Uluslararası bilim insanları, özellikle ateş, şiddetli kas ağrısı ve belirtilerin süresi gibi kritik faktörlere dikkat çekerek, bu iki durumu kesin olarak ayırmanın yollarını ortaya koydu.
Sonbahar ve ilkbahar dönemlerinde sıkça görülen solunum yolu rahatsızlıkları, halk sağlığı uzmanlarını endişelendiren bir ikilem oluşturdu.
ALERJİK RİNİT Mİ YOKSA GRİBAL ENFEKSİYON MU?
Zira burun akıntısı, tıkanıklık ve hapşırma gibi ortak belirtiler nedeniyle birçok kişi, yanlış teşhis ve gereksiz ilaç kullanımına yöneldi. Uluslararası düzeyde bilimsel araştırmalar ve önde gelen yabancı uzmanların açıklamaları, bu ayrımı ortaya koydu.
ATEŞ YOKSA DİKKAT! KRİTİK FARKLAR BELİRLENDİ
New York Üniversitesi Tıp Merkezi'nden immünoloji uzmanı Dr. Eleanor Vance, alerji ve gribin vücuttaki işleyiş mekanizmalarının tamamen farklı olduğunu ifade etti. Vance, özellikle ateş ve şiddetli vücut/kas ağrılarının grip için temel göstergeler olduğunun altını çizdi.
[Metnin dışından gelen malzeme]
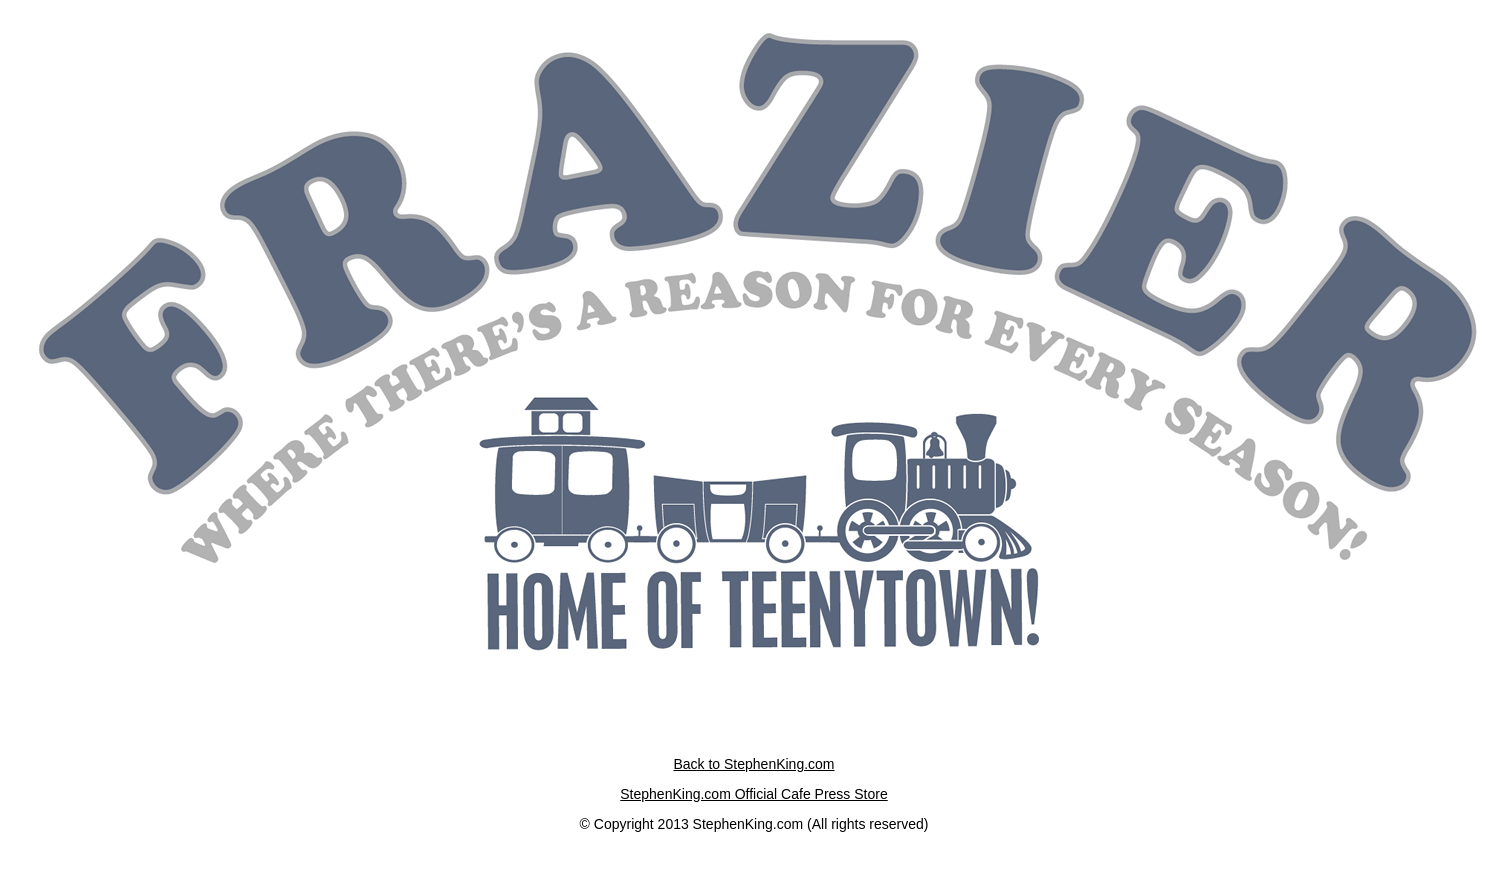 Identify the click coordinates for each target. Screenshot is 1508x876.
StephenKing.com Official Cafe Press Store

Dr. Vance, “Alerjiler, bağışıklık sisteminin zararsız maddelere (polen, toz akarı vb.) karşı aşırı bir tepki üretmesiyle meydana gelirken, grip bir virüs enfeksiyonudur. Alerjide nadiren hafif yorgunluk görülse de, yüksek ateş ve günlük aktiviteyi engelleyecek boyutta bir halsizlik kesinlikle tabloya eşlik etmez” şeklinde konuştu.
BİLİMSEL VERİLER SÜREYİ İŞARET ETTİ
Öte yandan, Londra Hijyen ve Tropikal Tıp Okulu'nda (LSHTM) görevli epidemiyolog Prof. Dr. Michael O’Connell, belirtilerin süresine odaklanan bilimsel çalışmaları paylaştı. O’Connell’in aktardığı bilgilere göre, grip belirtileri genellikle 7 ila 10 gün içinde zirve yapıp azalırken, alerjik rinit belirtileri alerjen maruziyeti devam ettiği sürece sürdü, hatta haftalarca ya da aylarca devam etti. Prof. O’Connell, "Mevsimsel olarak her yıl aynı dönemde tekrarlayan ve özellikle dışarıdayken artan, ardı ardına gelen hapşırmalar, alerji lehine güçlü kanıtlardır" görüşünü bildirdi.
BURUN AKINTISININ RENGİ BELİRLEYİCİ OLDU
Mayo Clinic’ten Kulak Burun Boğaz Uzmanı Dr. Henry Fischer ise burun akıntısının karakteristiğinin teşhiste önemli bir rol oynadığını belirtti.
Dr. Fischer, alerjik rinit vakalarında burun akıntısının genellikle şeffaf ve sulu olduğunu, ancak grip ilerledikçe akıntının kıvamının koyulaşabildiğini ve sarı/yeşil renge dönüştüğünü kaydetti. Ayrıca alerjide gözlerde kaşıntı ve sulanmanın yaygın olduğunu, bu durumun gripte nadiren veya hafif bir şekilde görüldüğünü söyledi.
KESİN TANI İÇİN TEST ŞART
Uzmanlar, kesin tanı için tıbbi geçmişin değerlendirilmesi ve alerji testlerinin (cilt veya kan testi) hayati önem taşıdığını vurguladı.
Kan testinde, alerjik reaksiyonlarla yakından ilişkili olan İmmünoglobulin E (IgE) antikorlarının miktarının ölçülmesinin, alerji tanısında kritik bir rol üstlendiği aktarıldı. Bu bilimsel yaklaşımlar, yanlış tedavilerin ve antibiyotiklerin gereksiz kullanımının önüne geçilmesinde önemli bir adım oluşturdu.